A great way to waste time
In the old fable “the tortoise and the hare” the tortoise, though he slowly trudges along, wins the race against the faster, more confident hare. Both would absolutely destroy the Ferrari caught in Istanbul traffic. It all begins with the infrastructure. There are only a couple major freeways and each one gets more and more narrow as it reaches the heart of the city. Roads along the Bosphorus boast a meager two lanes forced to accomodate hundreds of thousands of vehicles and the tram/metro lines are severely limited.
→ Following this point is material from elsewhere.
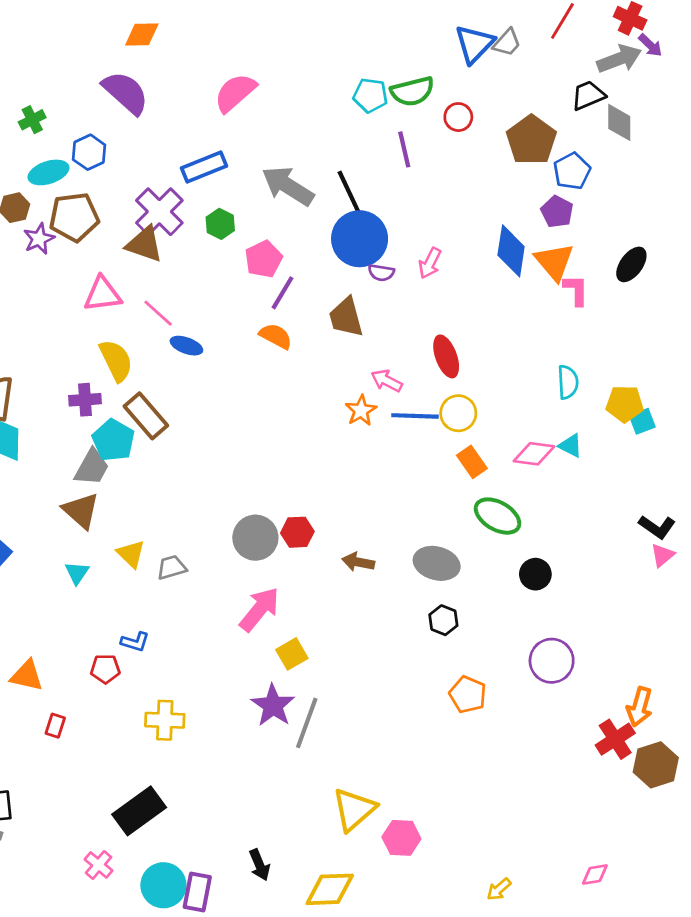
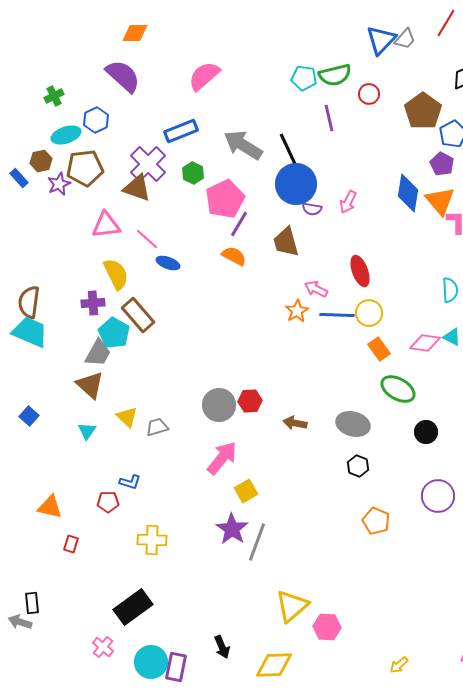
pink pentagon: (264, 259) -> (225, 199), size x1.4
This has one of two outcomes: you either confine yourself to the area that you can cover by way of walking, or you spend lots of money on taxis – and still suffer through the languidity of it all. If you’re thinking that you know a way around this problem, and if that escape method involves a unit of transportation that has two wheels, you’re still out of luck. Bicycles and motorcycles are virtually non-existent as people tend to value their lives over time saved.
It is said the Turkish people are some of the worst drivers in Europe after only the Italians, French and Greek. The lack of sidewalk girth and the random, sporadic, incomprehensible actions of the drivers keep most bikers away. Traffic easily is one of the most off-putting things about Istanbul.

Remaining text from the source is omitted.